START Exercise inputs
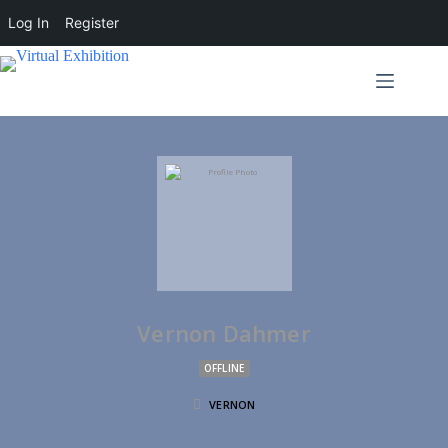
Log In
Register
Vernon Dahmer
OFFLINE
VERNON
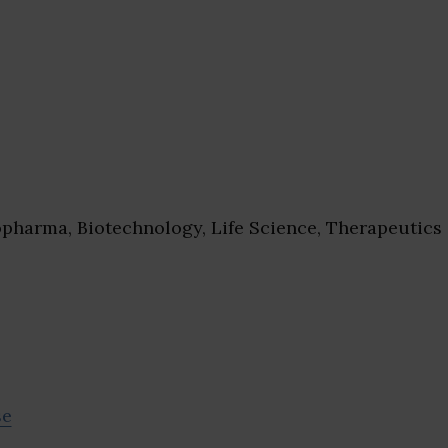
pharma, Biotechnology, Life Science, Therapeutics
se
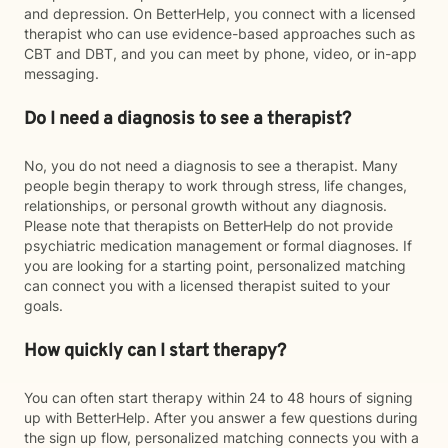
and depression. On BetterHelp, you connect with a licensed
therapist who can use evidence-based approaches such as
CBT and DBT, and you can meet by phone, video, or in-app
messaging.
Do I need a diagnosis to see a therapist?
No, you do not need a diagnosis to see a therapist. Many
people begin therapy to work through stress, life changes,
relationships, or personal growth without any diagnosis.
Please note that therapists on BetterHelp do not provide
psychiatric medication management or formal diagnoses. If
you are looking for a starting point, personalized matching
can connect you with a licensed therapist suited to your
goals.
How quickly can I start therapy?
You can often start therapy within 24 to 48 hours of signing
up with BetterHelp. After you answer a few questions during
the sign up flow, personalized matching connects you with a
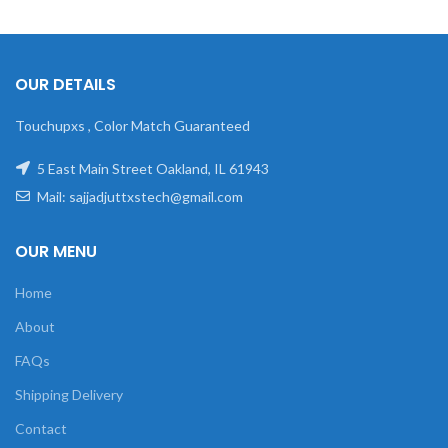
OUR DETAILS
Touchupxs , Color Match Guaranteed
5 East Main Street Oakland, IL 61943
Mail: sajjadjuttxstech@gmail.com
OUR MENU
Home
About
FAQs
Shipping Delivery
Contact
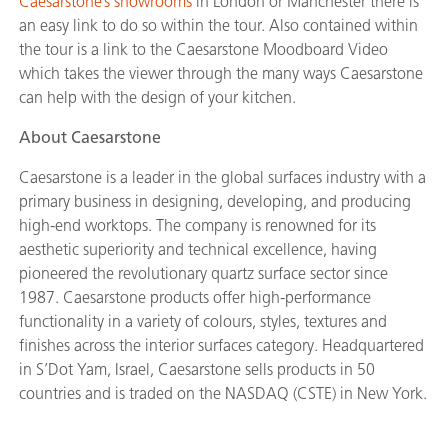
Caesarstone’s showrooms
in London or Manchester there is
an easy link to do so within the tour. Also contained within
the tour is a link to the Caesarstone Moodboard Video
which takes the viewer through the many ways Caesarstone
can help with the design of your kitchen.
About Caesarstone
Caesarstone is a leader in the global surfaces industry with a
primary business in designing, developing, and producing
high-end worktops. The company is renowned for its
aesthetic superiority and technical excellence, having
pioneered the revolutionary quartz surface sector since
1987. Caesarstone products offer high-performance
functionality in a variety of colours, styles, textures and
finishes across the interior surfaces category. Headquartered
in S’Dot Yam, Israel, Caesarstone sells products in 50
countries and is traded on the NASDAQ (CSTE) in New York.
END Exercise inputs
• [Instructions to follow] For each record above, write it out exactly and omit any picture.

• [Response to the exercise]
Log In
Register
Vernon Dahmer
OFFLINE
VERNON
pharma, Biotechnology, Life Science, Therapeutics
se
and depression. On BetterHelp, you connect with a licensed
therapist who can use evidence-based approaches such as
CBT and DBT, and you can meet by phone, video, or in-app
messaging.
Do I need a diagnosis to see a therapist?
No, you do not need a diagnosis to see a therapist. Many
people begin therapy to work through stress, life changes,
relationships, or personal growth without any diagnosis.
Please note that therapists on BetterHelp do not provide
psychiatric medication management or formal diagnoses. If
you are looking for a starting point, personalized matching
can connect you with a licensed therapist suited to your
goals.
How quickly can I start therapy?
You can often start therapy within 24 to 48 hours of signing
up with BetterHelp. After you answer a few questions during
the sign up flow, personalized matching connects you with a
OUR DETAILS
Touchupxs , Color Match Guaranteed
5 East Main Street Oakland, IL 61943
Mail: sajjadjuttxstech@gmail.com
OUR MENU
Home
About
FAQs
Shipping Delivery
Contact
Caesarstone’s showrooms
in London or Manchester there is
an easy link to do so within the tour. Also contained within
the tour is a link to the Caesarstone Moodboard Video
which takes the viewer through the many ways Caesarstone
can help with the design of your kitchen.
About Caesarstone
Caesarstone is a leader in the global surfaces industry with a
primary business in designing, developing, and producing
high-end worktops. The company is renowned for its
aesthetic superiority and technical excellence, having
pioneered the revolutionary quartz surface sector since
1987. Caesarstone products offer high-performance
functionality in a variety of colours, styles, textures and
finishes across the interior surfaces category. Headquartered
in S’Dot Yam, Israel, Caesarstone sells products in 50
countries and is traded on the NASDAQ (CSTE) in New York.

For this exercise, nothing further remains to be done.